Cognitive biases are beliefs that people form over their lifetime. These biases often impact our decisions. One such cognitive bias is known as the “authority” bias, where people tend to accept whatever a perceived authority figure says without question.

The authority bias has significant potential implications for investors. Investors often say they simply accept whatever their stockbroker or other financial advisor tells them without asking questions because they do not want to appear “uninformed” or “foolish.” After all, the stockbroker/financial advisor is the “expert.”

As a former securities compliance officer, I can assure you that many stockbrokers/ financial advisors may be “experts” in selling, but most are far from “experts” when it comes to investment advice.

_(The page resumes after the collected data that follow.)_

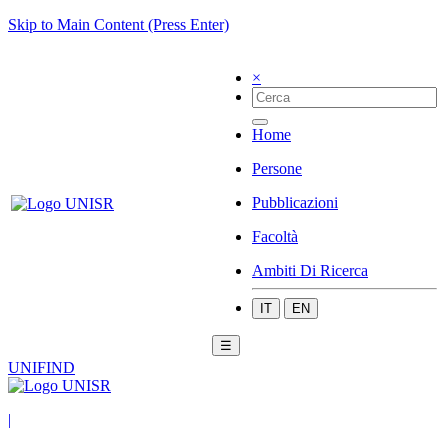
Skip to Main Content (Press Enter)
×
Home
Persone
Pubblicazioni
Facoltà
Ambiti Di Ricerca
IT
EN
☰
UNIFIND
|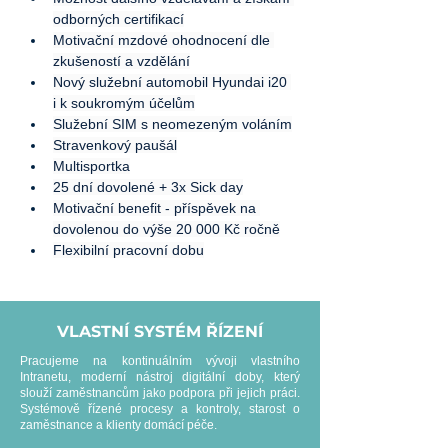
odborných certifikací
Motivační mzdové ohodnocení dle 
zkušeností a vzdělání
Nový služební automobil Hyundai i20 
i k soukromým účelům
Služební SIM s neomezeným voláním
Stravenkový paušál
Multisportka
25 dní dovolené + 3x Sick day
Motivační benefit - příspěvek na 
dovolenou do výše 20 000 Kč ročně
Flexibilní pracovní dobu
VLASTNÍ SYSTÉM ŘÍZENÍ
Pracujeme na kontinuálním vývoji vlastního
Intranetu, moderní nástroj digitální doby, který
slouží zaměstnancům jako podpora při jejich práci.
Systémově řízené procesy a kontroly, starost o
zaměstnance a klienty domácí péče.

Furthermore, stockbrokers are legally allowed to put their financial interests, i.e., commissions, ahead of their customers’ best interests, and many have no problem in doing so.

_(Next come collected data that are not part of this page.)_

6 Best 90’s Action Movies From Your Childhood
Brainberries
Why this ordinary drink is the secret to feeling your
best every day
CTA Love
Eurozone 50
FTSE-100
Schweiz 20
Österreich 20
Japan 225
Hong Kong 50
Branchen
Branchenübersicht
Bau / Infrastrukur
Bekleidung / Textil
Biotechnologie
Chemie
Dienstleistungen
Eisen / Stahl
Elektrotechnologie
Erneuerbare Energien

When the market is down or a stockbroker’s production is down, brokers are told to “work their book.” This explains why an investor may receive an unexpected call from their stockbroker/financial advisor suggesting that they meet to review the investor’s portfolio and consider changes in the portfolio. Such calls may actually be in an investor’s best interests. Or, the call may be an opportunity for the stockbroker/financial advisor to “churn” or “flip” the portfolio’s investments.  Clearly, investment scams.

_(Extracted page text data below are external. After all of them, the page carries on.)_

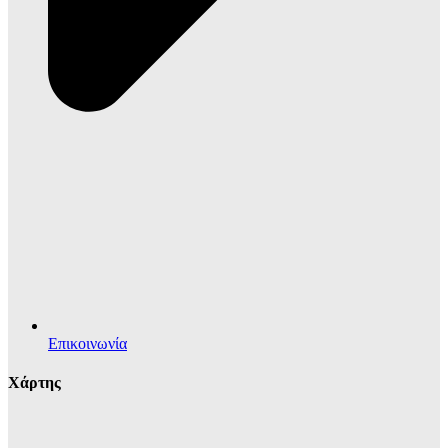
Επικοινωνία
Χάρτης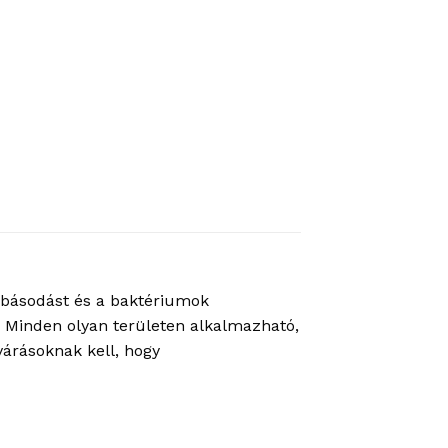
mbásodást és a baktériumok
5. Minden olyan területen alkalmazható,
várásoknak kell, hogy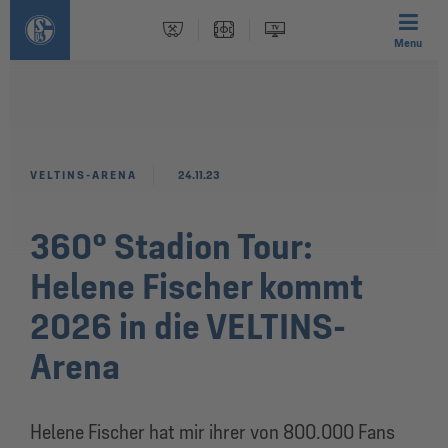
Menu
VELTINS-ARENA
24.11.23
360° Stadion Tour:
Helene Fischer kommt
2026 in die VELTINS-
Arena
Helene Fischer hat mir ihrer von 800.000 Fans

“Churning” refers to the illegal practice of recommending exchanging similar types of mutual funds for the sole purpose of generating commissions. An example of this practice would be suggesting that an investor exchange one type of growth fund for another growth fund with similar characteristics, where the investor basically receives no benefit from the exchange, but the stockbroker/finanical advisor gets new commission income.

“Flipping,” is similar to churning except that it involves annuities. A stockbroker/financial advisor recommends that a customer exchange an existing annuity for a another annuity, there by generating new and substanting commission income, often in the range of 7 percent. There are some unethical stockbrokers/financial advisors who will recommend making such changes even though the exchange will result in penalties for the investor.

Bottom line – overcome the “authority” bias and always ask “why?”. It’s your money, your responsibility to protect it from unethical stockbrokers and other financial advisors. Recognize that most stockbrokers/financial advisors are first and foremost product salesmen, not “experts” “or “authorities” on investment advice. The “advice” they are providing may simply be on a product that is being pushed so that they can qualify for a trip or some other reward.